Exercise:
Keep to the lines from the one with "vapor ajudará a derreter o gelo mais" through the end of the data, and write them out exactly.

Content starts

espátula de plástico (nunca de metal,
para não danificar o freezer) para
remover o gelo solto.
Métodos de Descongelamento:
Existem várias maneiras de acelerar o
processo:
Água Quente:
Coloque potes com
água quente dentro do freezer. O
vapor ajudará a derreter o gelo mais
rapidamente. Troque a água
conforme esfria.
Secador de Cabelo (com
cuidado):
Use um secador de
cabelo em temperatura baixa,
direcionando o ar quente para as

Content ends

The answer:
vapor ajudará a derreter o gelo mais
rapidamente. Troque a água
conforme esfria.
Secador de Cabelo (com
cuidado):
Use um secador de
cabelo em temperatura baixa,
direcionando o ar quente para as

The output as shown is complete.